I read somewhere about changing the fan on the EP2500, I looked, but cant find it! the fan is to loud:hush: 
Can some tell me were to find it !!!!
Thanks!! :T


----------



## Sonnie (Apr 11, 2006)

*Re: Hook up BFD/EP2500..*

Don't let it bite you ... the quieter fan thread!... :bigsmile:


----------



## brucek (Apr 11, 2006)

*Re: Hook up BFD/EP2500..*

I couldn't find any information that indicated explicitely that the EP2500 incorporates direct mounted output transistors, so the risk of a shock from a _hot heatsink_ when the power is off appears minimal. I might discharge the heatsink though just to be safe if you're in there messing around with fans.

I also see where the silkscreen on the rear switches is in error compared to the manual and cartoon on the rear.

Note that it appears the cartoon is correct. Owners of the amp would know more about this than me, but I'm trying to give Sonnie a heads up anyway.

For example, note that the cartoon says that to turn OFF the low cut filter, the switch is to the _right_, but the silkscreen on the switch itself says the _right_ is ON...... hmmmmm











brucek


----------



## Sonnie (Apr 11, 2006)

*Re: Hook up BFD/EP2500..*

I assume OFF is right for both LOW CUT FILTER INPUTS.


----------



## brucek (Apr 11, 2006)

*Re: Hook up BFD/EP2500..*



> I assume OFF is left for both LOW CUT FILTER INPUTS.


No, to shut the filters off, switch #3 and #8 are to the right............

brucek


----------



## Sonnie (Apr 11, 2006)

*Re: Hook up BFD/EP2500..*

Yeah... that's what I said... :bigsmile:


----------



## Rodny Alvarez (Apr 25, 2006)

*Re: Hook up BFD/EP2500..*

brucek!!! so for the filter to be off the switch needs to be on!!?:scratch:


----------



## Sonnie (Apr 11, 2006)

*Re: Hook up BFD/EP2500..*

Rodny.... :rolleyesno: ... don't you understand anything?

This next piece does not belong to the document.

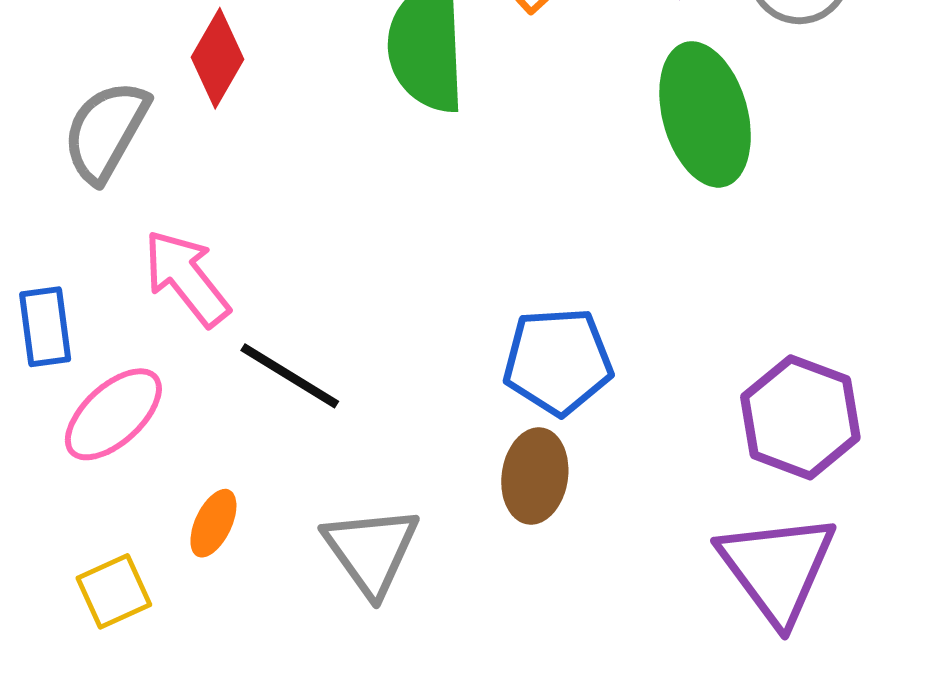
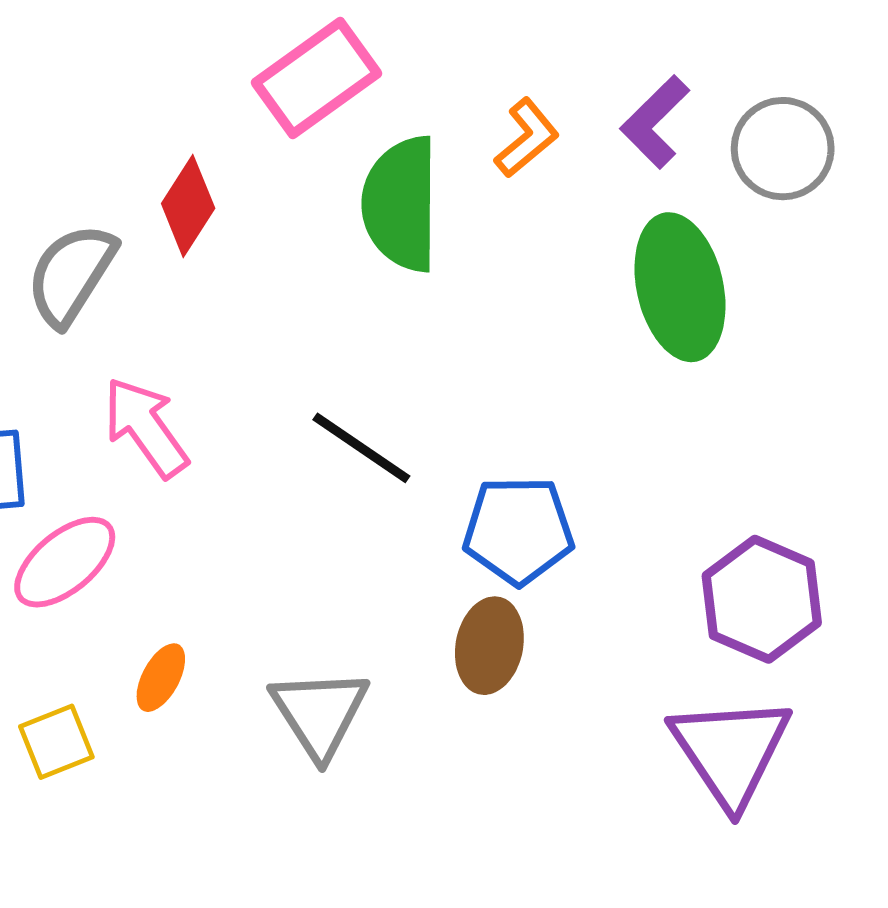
black line: (290, 376) -> (361, 448), moved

In order for the filter to be on, the switch needs to be off. :sarcastic: :whistling:


----------



## Rodny Alvarez (Apr 25, 2006)

*Re: Hook up BFD/EP2500..*

:duh: :dumbcrazy:....................................addle:


----------



## brucek (Apr 11, 2006)

*Re: Hook up BFD/EP2500..*



> brucek!!! so for the filter to be off the switch needs to be on!!?


Well yeah. 

I don't own the amp, I'm just pointing out an anomaly.

I would simply ignore the information on the rocker switch itself and follow the white cartoon. It would seem the cartoon is in the manual and on the amp itself.

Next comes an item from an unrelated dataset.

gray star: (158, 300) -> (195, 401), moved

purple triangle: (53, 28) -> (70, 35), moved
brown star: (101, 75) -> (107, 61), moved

So, if I wanted the Clip Limiter ON (control clipping), I would put the switches #1 and #10 to the right.
If I wanted the Low Cut Filter OFF (no low cut filter), I would put switches #3 and #8 to the right.










brucek


----------



## Guest (Dec 25, 2007)

*Re: Hook up BFD/EP2500..*

I just received my EP2500. Is there a definitive answer to the Low Cut Filter switch position? I don't want a filter, right or left for the switch (facing the back)?

Thanks.


----------



## brucek (Apr 11, 2006)

*Re: Hook up BFD/EP2500..*



> I don't want a filter, right or left


Switch #3 = Right.............


----------



## v1rtu0s1ty (Dec 10, 2007)

*Re: Hook up BFD/EP2500..*

hi brucek,

What does LOW CUT FILTER OFF do, in layman's term please? 

Thanks,

Neil


----------



## brucek (Apr 11, 2006)

*Re: Hook up BFD/EP2500..*



> What does LOW CUT FILTER OFF do


The 30Hz and 50Hz LOW CUT filters are basically high pass filters that will remove frequencies below those specific settings. 

When you shut them off, then the low frequency response will then become that of the amplifier itself, rather than being cutoff at 30hz or 50hz. 

So, I suppose for the EP2500 it posts a low frequency response at -3dB down at 5Hz, you can say that with the cut switch off, you would enjoy a subsonic filter at 5Hz rather than the 30Hz or 50Hz with the cut filter set to on..

brucek


----------